Wednesday, November 18, 2009

 

Page 1

 

Governor Sends Dunning’s Name to JNE Commission

 

By STEVEN M. ELLIS, Staff Writer

 

Orange Superior Court Presiding Judge Kim Dunning confirmed yesterday that she is being vetted for a seat on this district’s Court of Appeal.

Dunning told the MetNews she learned in the last month that Gov. Arnold Schwarzenegger has forwarded her name to the State Bar Commission on Judicial Nominees Evaluation.

A vacancy has existed on Div. Eight of this district’s Court of Appeal since former Presiding Justice Candace Cooper, the division’s first presiding justice, stepped down at the end of December.

Dunning was appointed to the Orange Superior Court by then-Gov. Pete Wilson in 1997, and graduated from Inglewood High School before attending Stanford University and Southern Methodist University School of Law.

She became presiding judge in January after a two-year term as assistant presiding judge and sat by assignment on Div. One of this District’s Court of Appeal during November 2008.

Dunning said that it was “premature” to talk about joining the Court of Appeal, noting that the move is no guarantee of an appointment and that she is one of a number of candidates. However, she said her time on Div. One last year was “terrific” and commented that serving as a justice was “the kind of work I would love to do.”

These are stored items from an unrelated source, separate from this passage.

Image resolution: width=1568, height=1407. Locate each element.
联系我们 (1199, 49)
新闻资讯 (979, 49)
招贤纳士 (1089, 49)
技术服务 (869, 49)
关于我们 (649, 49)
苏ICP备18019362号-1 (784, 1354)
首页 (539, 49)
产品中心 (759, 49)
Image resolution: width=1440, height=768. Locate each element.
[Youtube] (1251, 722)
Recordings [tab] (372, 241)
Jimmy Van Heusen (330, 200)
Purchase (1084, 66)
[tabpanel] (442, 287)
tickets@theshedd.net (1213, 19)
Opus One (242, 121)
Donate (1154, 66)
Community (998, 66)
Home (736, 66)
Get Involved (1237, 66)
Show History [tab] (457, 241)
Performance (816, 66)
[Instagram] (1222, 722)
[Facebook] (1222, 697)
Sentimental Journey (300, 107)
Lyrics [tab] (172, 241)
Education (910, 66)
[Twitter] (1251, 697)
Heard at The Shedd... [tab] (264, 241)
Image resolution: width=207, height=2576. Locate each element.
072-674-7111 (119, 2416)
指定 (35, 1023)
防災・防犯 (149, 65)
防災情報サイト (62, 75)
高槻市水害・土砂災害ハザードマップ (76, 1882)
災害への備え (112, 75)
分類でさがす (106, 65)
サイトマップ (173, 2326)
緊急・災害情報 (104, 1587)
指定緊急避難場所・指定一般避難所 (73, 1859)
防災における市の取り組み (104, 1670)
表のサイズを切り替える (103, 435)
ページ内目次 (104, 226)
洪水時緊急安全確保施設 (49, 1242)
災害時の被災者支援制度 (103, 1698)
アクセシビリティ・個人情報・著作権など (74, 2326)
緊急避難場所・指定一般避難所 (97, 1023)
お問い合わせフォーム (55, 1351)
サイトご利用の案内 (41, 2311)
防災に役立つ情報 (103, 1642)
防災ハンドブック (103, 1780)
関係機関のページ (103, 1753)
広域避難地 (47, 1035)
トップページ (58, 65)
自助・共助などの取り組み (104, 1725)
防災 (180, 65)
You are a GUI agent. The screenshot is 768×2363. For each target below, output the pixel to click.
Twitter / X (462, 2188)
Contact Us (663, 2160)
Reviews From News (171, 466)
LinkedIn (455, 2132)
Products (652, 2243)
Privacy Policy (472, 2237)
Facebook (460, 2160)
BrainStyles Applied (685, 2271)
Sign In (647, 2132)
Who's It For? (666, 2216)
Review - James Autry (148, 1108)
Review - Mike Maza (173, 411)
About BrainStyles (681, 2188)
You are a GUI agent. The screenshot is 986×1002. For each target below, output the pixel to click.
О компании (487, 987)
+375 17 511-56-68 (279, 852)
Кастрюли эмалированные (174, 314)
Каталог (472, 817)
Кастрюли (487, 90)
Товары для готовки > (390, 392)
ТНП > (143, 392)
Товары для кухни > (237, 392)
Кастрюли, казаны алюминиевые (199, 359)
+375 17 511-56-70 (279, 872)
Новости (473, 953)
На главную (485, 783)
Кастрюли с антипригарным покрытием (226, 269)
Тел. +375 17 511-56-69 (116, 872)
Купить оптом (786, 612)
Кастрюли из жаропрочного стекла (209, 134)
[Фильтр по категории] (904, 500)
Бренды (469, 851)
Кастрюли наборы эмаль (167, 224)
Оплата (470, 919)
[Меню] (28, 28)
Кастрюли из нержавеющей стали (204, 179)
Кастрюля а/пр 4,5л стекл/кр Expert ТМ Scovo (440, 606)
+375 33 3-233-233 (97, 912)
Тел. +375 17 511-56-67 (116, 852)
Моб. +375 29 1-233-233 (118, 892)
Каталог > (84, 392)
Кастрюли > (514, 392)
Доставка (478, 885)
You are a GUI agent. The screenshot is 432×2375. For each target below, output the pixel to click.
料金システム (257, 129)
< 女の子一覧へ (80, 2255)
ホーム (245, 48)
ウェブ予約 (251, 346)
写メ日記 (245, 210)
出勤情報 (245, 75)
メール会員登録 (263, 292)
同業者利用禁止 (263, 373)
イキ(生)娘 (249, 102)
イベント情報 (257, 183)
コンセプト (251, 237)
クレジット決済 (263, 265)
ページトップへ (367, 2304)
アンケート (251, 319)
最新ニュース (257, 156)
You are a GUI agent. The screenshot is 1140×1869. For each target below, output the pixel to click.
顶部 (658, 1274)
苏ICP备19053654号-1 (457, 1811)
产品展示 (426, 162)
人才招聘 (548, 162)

She indicated that her first year heading the Orange Superior Court had been “a challenge,” but said she expected it was a difficult year for all California superior courts given ongoing budget shortfalls.

Dunning was admitted to the State Bar of Texas in 1977 and the State Bar of California the next year. She began her legal career with Morris, Polich & Purdy in Tustin and Los Angeles, and in 1981 entered private practice with Murtaugh, Hatcher & Miller in Tustin.

The following year Dunning became a deputy city attorney in Santa Ana before becoming a senior research attorney for Fourth District Court of Appeal Justice Thomas F. Crosby in 1983. She briefly went back into private practice in 1996 with Ramsay & Johnson in Irvine before her appointment to the bench.

Dunning began her judicial career hearing dependency and delinquency cases on the court’s Juvenile Panel, and spent three years on its Unlimited Civil Panel beginning in 2000. She heard criminal cases on the court’s Central Panel and family law cases in 2004, and joined the court’s Complex Civil Litigation Panel in 2005.

The JNE commission is charged by Government Code Sec. 12011.5 with conducting confidential evaluations of all persons whose names have been submitted to it by the governor as potential judicial appointees. Except in the last 90 days of a term, the governor cannot name any person as a judge unless they have been evaluated by the commission or unless it has failed to complete an evaluation within 90 days of submission of the person’s name.

The MetNews reported earlier this year that Schwarzenegger sent the names of Div. Eight Justices Laurence Rubin and Tricia Bigelow to the commission as possible replacements for Cooper. If either justice is appointed and confirmed by the Senate, another vacancy would be created.

The governor has previously sent the names of Los Angeles Superior Court Judges Eric Taylor, Edward Ferns, Joanne O’Donnell, James Chalfant, Emilie Elias, Aurelio Munoz—who is now retired—Owen Lee Kwong, Peter Lichtman, Carl West, Ronald Coen, William Highberger and Fumiko Wasserman, as well as that of Gregory R. Smith, former head of the appellate practice at Irell & Manella, to the JNE Commission as possible appointees to the Court of Appeal.